It’s more complicated, the insurers essentially tell providers how to practice (ie prescribe this generic not the name brand, don’t prescribe 30 day Rx prescribe 90 day and don’t see/treat them in the meantime, etc...) and if the providers don’t listen the provider gets dropped from the network and either the patients are forced to new providers who the insurers control behind the scenes, or more and more the patients are forced to providers the insurers actually own.
Ok, but Americans overconsume health care and are prescribed more procedures than other countries --- that's a dominant factor in our health care costs, unlike prescription drugs and admin costs. How do insurers, which have a direct financial incentive not to fund care, own that problem?
The upward pressure on prices is also from the insurers. Insurers have an "80/20 rule" from Obamacare that only 20% of their revenue can be spent on non-medical expenses (ie. profit, insurance administrative overhead, etc.). They pretty quickly hit the caps, and now only by increasing medical expenditures (the other 80%) can the pie slice that contains their profit grow year after year.
This issue existed before Obamacare 80/20 rule.

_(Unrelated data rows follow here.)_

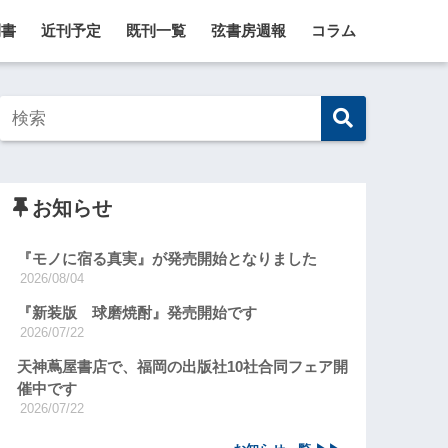
刊書
近刊予定
既刊一覧
弦書房週報
コラム
お知らせ
『モノに宿る真実』が発売開始となりました
2026/08/04
『新装版 球磨焼酎』発売開始です
2026/07/22
天神蔦屋書店で、福岡の出版社10社合同フェア開
催中です
2026/07/22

In a free market the way for a profitable insurer to grow is by growing marketshare -- whether 80/20 rule exists or not. And the way to grow marketshare is to offer cheaper insurance. To offer cheaper insurance insurers have to push service prices down. Somehow this is not happening.
Hey, wait a minute, that's true. The McKinsey study predates the ACA and establishes the overconsumption narrative. The 80/20 ACA thing can't be the problem.
What's the financial incentive they had to keep costs high in 2010? You're making an extraordinary claim: health insurance companies are deliberately making themselves liable for provider costs in order to somehow benefit on the backend. You should have some kind of evidence?
What's the trend line since 2010? Since the 80/20 rule went into effect, has the rate of provider costs increased or decreased or stayed the same? If it hasn't increased, does your hypothesis actually explain any empirical observations?
If not, are you concerned this might be a just-so story?
Only because of a non functioning market due to federal and state laws.
If there was one health insurance marketplace and set of rules, and everyone, young, old, poor, rich, healthy, infirm, we’re forced to buy from it, then it would actually be possible for insurance companies to compete.
Right now, it’s basically a game of hot potato to try and not get stuck with the million dollar hemophiliacs in each state. A lot of the healthy are separated out into employer based insurance plans, and there’s not sufficient possibility of business to have more than one or two insurance offerings on healthcare.gov.
The upward pressure on prices is also from the insurers. Insurers have an "80/20 rule" from Obamacare that only 20% of their revenue can be spent on non-medical expenses (ie. profit, insurance administrative overhead, etc.). They pretty quickly hit the caps, and now only by increasing medical expenditures (the other 80%) can the pie slice that contains their profit grow year after year.
Insurers are really controlling care to improve their “star rating”. Insurers are given a star rating by many things outside their control and in the domain of providers and pharmacists. That’s why they are dropping docs and pharmacies from their networks and otherwise buying them to consolidate the market and their control.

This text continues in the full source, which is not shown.